* **About this exercise**
Take down each entry exactly as written.

Collected data:
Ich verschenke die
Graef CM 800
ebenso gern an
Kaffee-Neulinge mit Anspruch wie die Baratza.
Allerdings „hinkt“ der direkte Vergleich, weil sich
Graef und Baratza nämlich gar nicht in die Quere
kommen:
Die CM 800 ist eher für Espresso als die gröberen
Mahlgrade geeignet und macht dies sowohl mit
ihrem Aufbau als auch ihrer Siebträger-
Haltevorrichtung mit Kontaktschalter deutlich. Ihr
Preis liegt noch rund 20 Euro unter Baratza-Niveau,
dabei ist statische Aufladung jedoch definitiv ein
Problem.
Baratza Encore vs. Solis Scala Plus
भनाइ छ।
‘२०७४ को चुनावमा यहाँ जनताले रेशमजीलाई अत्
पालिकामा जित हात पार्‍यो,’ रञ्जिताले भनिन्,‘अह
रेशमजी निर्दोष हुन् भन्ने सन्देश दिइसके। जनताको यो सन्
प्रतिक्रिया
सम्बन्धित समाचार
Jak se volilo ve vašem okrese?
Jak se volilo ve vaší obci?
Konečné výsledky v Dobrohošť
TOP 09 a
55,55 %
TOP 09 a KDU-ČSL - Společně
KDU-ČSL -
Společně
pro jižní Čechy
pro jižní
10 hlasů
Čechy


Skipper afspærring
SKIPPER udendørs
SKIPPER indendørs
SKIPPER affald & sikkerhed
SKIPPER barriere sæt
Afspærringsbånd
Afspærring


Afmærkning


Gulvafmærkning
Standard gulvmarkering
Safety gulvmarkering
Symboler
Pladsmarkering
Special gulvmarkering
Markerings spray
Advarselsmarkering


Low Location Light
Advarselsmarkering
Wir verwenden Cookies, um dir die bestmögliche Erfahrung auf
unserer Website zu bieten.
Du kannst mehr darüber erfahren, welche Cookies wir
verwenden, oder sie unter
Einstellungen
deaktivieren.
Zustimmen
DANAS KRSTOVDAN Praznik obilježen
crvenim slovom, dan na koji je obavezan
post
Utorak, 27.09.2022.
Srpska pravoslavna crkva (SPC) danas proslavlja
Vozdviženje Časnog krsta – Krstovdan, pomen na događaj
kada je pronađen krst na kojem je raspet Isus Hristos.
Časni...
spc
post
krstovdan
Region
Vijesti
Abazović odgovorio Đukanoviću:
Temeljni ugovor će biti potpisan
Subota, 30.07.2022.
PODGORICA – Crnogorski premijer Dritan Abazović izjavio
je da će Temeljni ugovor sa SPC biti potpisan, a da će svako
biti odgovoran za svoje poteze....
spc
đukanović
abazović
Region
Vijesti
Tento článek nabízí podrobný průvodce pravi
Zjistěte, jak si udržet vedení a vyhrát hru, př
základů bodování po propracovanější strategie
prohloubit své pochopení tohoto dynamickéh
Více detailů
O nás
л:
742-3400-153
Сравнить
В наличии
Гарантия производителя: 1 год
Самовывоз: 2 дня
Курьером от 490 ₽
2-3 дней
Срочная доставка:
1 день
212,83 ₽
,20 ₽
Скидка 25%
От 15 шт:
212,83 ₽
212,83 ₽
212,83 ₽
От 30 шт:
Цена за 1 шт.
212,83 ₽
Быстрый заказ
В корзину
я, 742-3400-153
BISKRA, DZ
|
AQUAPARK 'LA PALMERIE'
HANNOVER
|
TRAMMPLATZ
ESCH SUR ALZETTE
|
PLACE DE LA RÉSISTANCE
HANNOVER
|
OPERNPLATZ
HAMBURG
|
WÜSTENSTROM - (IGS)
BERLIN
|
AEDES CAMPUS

* **Output below**
Ich verschenke die
Graef CM 800
ebenso gern an
Kaffee-Neulinge mit Anspruch wie die Baratza.
Allerdings „hinkt“ der direkte Vergleich, weil sich
Graef und Baratza nämlich gar nicht in die Quere
kommen:
Die CM 800 ist eher für Espresso als die gröberen
Mahlgrade geeignet und macht dies sowohl mit
ihrem Aufbau als auch ihrer Siebträger-
Haltevorrichtung mit Kontaktschalter deutlich. Ihr
Preis liegt noch rund 20 Euro unter Baratza-Niveau,
dabei ist statische Aufladung jedoch definitiv ein
Problem.
Baratza Encore vs. Solis Scala Plus
भनाइ छ।
‘२०७४ को चुनावमा यहाँ जनताले रेशमजीलाई अत्
पालिकामा जित हात पार्‍यो,’ रञ्जिताले भनिन्,‘अह
रेशमजी निर्दोष हुन् भन्ने सन्देश दिइसके। जनताको यो सन्
प्रतिक्रिया
सम्बन्धित समाचार
Jak se volilo ve vašem okrese?
Jak se volilo ve vaší obci?
Konečné výsledky v Dobrohošť
TOP 09 a
55,55 %
TOP 09 a KDU-ČSL - Společně
KDU-ČSL -
Společně
pro jižní Čechy
pro jižní
10 hlasů
Čechy


Skipper afspærring
SKIPPER udendørs
SKIPPER indendørs
SKIPPER affald & sikkerhed
SKIPPER barriere sæt
Afspærringsbånd
Afspærring


Afmærkning


Gulvafmærkning
Standard gulvmarkering
Safety gulvmarkering
Symboler
Pladsmarkering
Special gulvmarkering
Markerings spray
Advarselsmarkering


Low Location Light
Advarselsmarkering
Wir verwenden Cookies, um dir die bestmögliche Erfahrung auf
unserer Website zu bieten.
Du kannst mehr darüber erfahren, welche Cookies wir
verwenden, oder sie unter
Einstellungen
deaktivieren.
Zustimmen
DANAS KRSTOVDAN Praznik obilježen
crvenim slovom, dan na koji je obavezan
post
Utorak, 27.09.2022.
Srpska pravoslavna crkva (SPC) danas proslavlja
Vozdviženje Časnog krsta – Krstovdan, pomen na događaj
kada je pronađen krst na kojem je raspet Isus Hristos.
Časni...
spc
post
krstovdan
Region
Vijesti
Abazović odgovorio Đukanoviću:
Temeljni ugovor će biti potpisan
Subota, 30.07.2022.
PODGORICA – Crnogorski premijer Dritan Abazović izjavio
je da će Temeljni ugovor sa SPC biti potpisan, a da će svako
biti odgovoran za svoje poteze....
spc
đukanović
abazović
Region
Vijesti
Tento článek nabízí podrobný průvodce pravi
Zjistěte, jak si udržet vedení a vyhrát hru, př
základů bodování po propracovanější strategie
prohloubit své pochopení tohoto dynamickéh
Více detailů
O nás
л:
742-3400-153
Сравнить
В наличии
Гарантия производителя: 1 год
Самовывоз: 2 дня
Курьером от 490 ₽
2-3 дней
Срочная доставка:
1 день
212,83 ₽
,20 ₽
Скидка 25%
От 15 шт:
212,83 ₽
212,83 ₽
212,83 ₽
От 30 шт:
Цена за 1 шт.
212,83 ₽
Быстрый заказ
В корзину
я, 742-3400-153
BISKRA, DZ
|
AQUAPARK 'LA PALMERIE'
HANNOVER
|
TRAMMPLATZ
ESCH SUR ALZETTE
|
PLACE DE LA RÉSISTANCE
HANNOVER
|
OPERNPLATZ
HAMBURG
|
WÜSTENSTROM - (IGS)
BERLIN
|
AEDES CAMPUS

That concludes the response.